Decided on December 11, 2012
Andrias, J.P., Friedman, DeGrasse, Manzanet-Daniels, Gische, JJ.
8778 104373/10

[*1]Anna Corrigan, Plaintiff-Respondent,

v

Porter Cab Corp., et al., Defendants-Respondents, John Katsomaliaris, et al., Defendants-Appellants.




Marjorie E. Bornes, Brooklyn, for appellants.
Werbel, Werbel & Verchick, LLP, Brooklyn (Glenn Verchick
of counsel), for Anna Corrigan, respondent.
Gerber & Gerber, PLLC, Brooklyn (Thomas Torto of counsel),
for Porter Cab Corp. and MD T. Islam, respondents.

Order, Supreme Court, New York County (George J. Silver, J.), entered April 9, 2012, which denied the motion of defendants John Katsomaliaris and Sunday J. Oseni for summary judgment dismissing the complaint and all cross claims as against them, unanimously reversed, without costs, and the motion granted.
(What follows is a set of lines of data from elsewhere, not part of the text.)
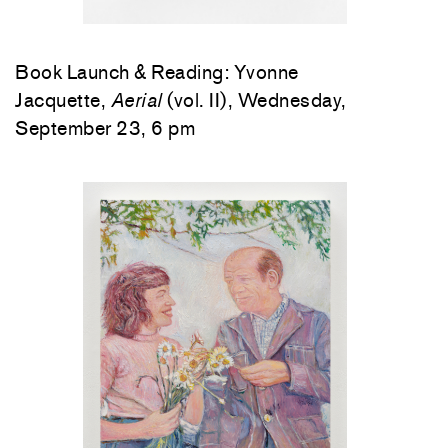
Book Launch & Reading: Yvonne
Jacquette,
Aerial
(vol. II), Wednesday,
September 23, 6 pm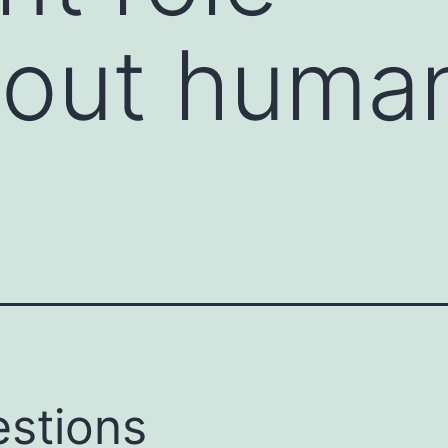
hout huma
stions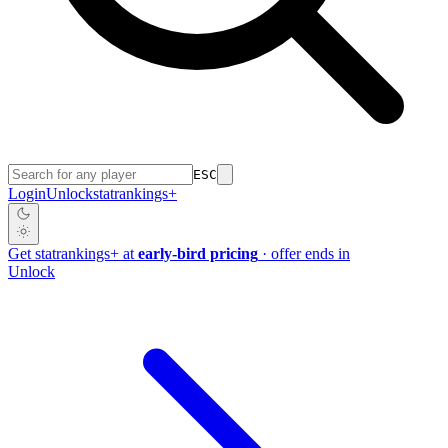
ESC
Login
Unlock
stat
rankings
+
Get
stat
rankings
+
at
early-bird pricing
· offer ends in
Unlock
The Clerk is directed to enter judgment accordingly.

"It is well settled that a rear-end collision with a stopped vehicle creates a presumption that the operator of the moving vehicle was negligent" (Agramonte v City of New York, 288 AD2d 75, 76 [1st Dept 2001]). Defendants-appellants, through the deposition testimony of Oseni and plaintiff, made a prima facie showing of entitlement to judgment as a matter of law by demonstrating that the vehicle owned by Katsomaliaris and driven by Oseni was stopped at a red light when it was struck in the rear by the vehicle driven by defendant Islam, which propelled it into plaintiff as she attempted to cross the intersection. In opposition, defendant Islam failed to rebut the inference of negligence by providing a nonnegligent explanation for the collision (Profita v Diaz, 2012 N.Y. App. Div. LEXIS 7575; 2012 NY Slip Op 7604 [1st Dept 2012]).
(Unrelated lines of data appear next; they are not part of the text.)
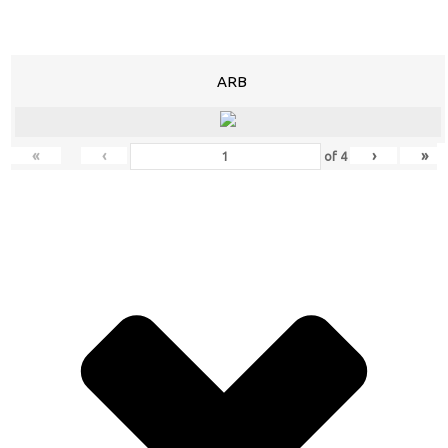
ARB
«
‹
›
»
of
4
Islam's testimony that defendants-appellants' vehicle stopped suddenly is insufficient to raise a triable issue of fact (see Cabrera v Rodriguez, 72 AD3d 553, 553 [1st Dept 2010]). Vehicle and Traffic Law § 1129 imposes "a duty to be aware of traffic conditions, including vehicle stoppages" (Johnson v Phillips, 261 AD2d 269, 271 [1999]). While Islam maintains that the light was green when he struck defendants-appellants vehicle, Islam testified that the traffic was "medium" and that he was only approximately two feet away from defendants-appellants vehicle when he first saw it stopped. He did not explain why he did not maintain a safe distance between his vehicle and defendants-appellants' vehicle (see Dattilo v Best Transp. Inc., 79 AD3d 432 [1st 2010]; Soto- Maroquin v Mellet, 63 AD3d 449, 449-450 [1st Dept 2009]). [*2]
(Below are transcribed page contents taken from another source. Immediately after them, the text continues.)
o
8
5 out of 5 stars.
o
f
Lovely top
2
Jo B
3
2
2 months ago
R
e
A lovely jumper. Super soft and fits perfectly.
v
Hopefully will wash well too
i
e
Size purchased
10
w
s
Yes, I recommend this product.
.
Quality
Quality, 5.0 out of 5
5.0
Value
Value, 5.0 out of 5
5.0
The plaintiff's completely speculative assertion that her injuries were worsened because Oseni may have stepped on the gas pedal instead of the brake after his vehicle was hit from behind was insufficient to defeat the motion for summary judgment (see Sosa v Rehmat, 46 AD3d 306 [1st Dept 2007]; Sirico v Beukelaer, 14 AD3d 549 [2d Dept 2005]).

THIS CONSTITUTES THE DECISION AND ORDER
OF THE SUPREME COURT, APPELLATE DIVISION, FIRST DEPARTMENT.